* **DIRECTIONS**: Below are the records; copy exactly the stretch from the line containing "Sichere VMware-Umgebung" through the line containing "Доставляємо перевізниками по всій Україні", both ends included, and nothing else.

[[ AVAILABLE RECORDS, beginning ]]

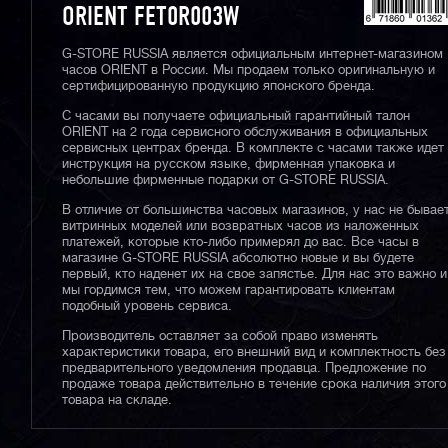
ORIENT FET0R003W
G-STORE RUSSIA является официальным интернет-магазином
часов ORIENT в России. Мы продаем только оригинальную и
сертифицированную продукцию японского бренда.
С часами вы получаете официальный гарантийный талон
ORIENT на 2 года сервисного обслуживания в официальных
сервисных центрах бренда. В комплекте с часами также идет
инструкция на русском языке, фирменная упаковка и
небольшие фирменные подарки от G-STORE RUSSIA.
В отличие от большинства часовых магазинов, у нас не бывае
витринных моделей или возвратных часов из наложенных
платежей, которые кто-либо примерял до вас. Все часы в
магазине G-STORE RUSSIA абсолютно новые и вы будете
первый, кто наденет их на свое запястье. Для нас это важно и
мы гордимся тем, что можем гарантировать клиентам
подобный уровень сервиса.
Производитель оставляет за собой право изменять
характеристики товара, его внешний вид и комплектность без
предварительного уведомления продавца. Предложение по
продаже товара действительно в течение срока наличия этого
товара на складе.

[[ AVAILABLE RECORDS, end ]]
[[ AVAILABLE RECORDS, beginning ]]

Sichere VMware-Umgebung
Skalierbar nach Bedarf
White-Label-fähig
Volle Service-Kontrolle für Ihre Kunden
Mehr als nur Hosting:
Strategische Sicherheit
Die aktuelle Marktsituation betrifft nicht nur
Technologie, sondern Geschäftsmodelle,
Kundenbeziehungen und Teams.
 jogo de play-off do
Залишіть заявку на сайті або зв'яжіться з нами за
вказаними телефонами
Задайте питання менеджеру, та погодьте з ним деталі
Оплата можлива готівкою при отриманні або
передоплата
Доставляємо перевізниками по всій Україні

[[ AVAILABLE RECORDS, end ]]
[[ AVAILABLE RECORDS, beginning ]]

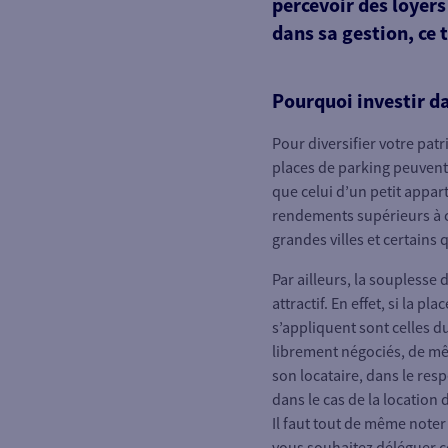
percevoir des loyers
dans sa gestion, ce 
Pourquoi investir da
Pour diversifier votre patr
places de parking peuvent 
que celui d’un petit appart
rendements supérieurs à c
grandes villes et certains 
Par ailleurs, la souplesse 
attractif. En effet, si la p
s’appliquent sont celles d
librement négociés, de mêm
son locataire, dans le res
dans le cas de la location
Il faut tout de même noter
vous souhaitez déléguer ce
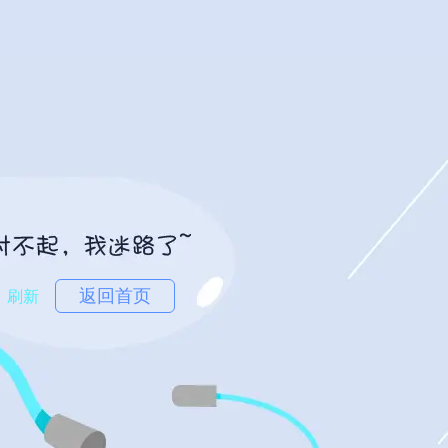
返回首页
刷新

[[ AVAILABLE RECORDS, end ]]

* **RESPONSE FOR THIS EXERCISE**:
Sichere VMware-Umgebung
Skalierbar nach Bedarf
White-Label-fähig
Volle Service-Kontrolle für Ihre Kunden
Mehr als nur Hosting:
Strategische Sicherheit
Die aktuelle Marktsituation betrifft nicht nur
Technologie, sondern Geschäftsmodelle,
Kundenbeziehungen und Teams.
 jogo de play-off do
Залишіть заявку на сайті або зв'яжіться з нами за
вказаними телефонами
Задайте питання менеджеру, та погодьте з ним деталі
Оплата можлива готівкою при отриманні або
передоплата
Доставляємо перевізниками по всій Україні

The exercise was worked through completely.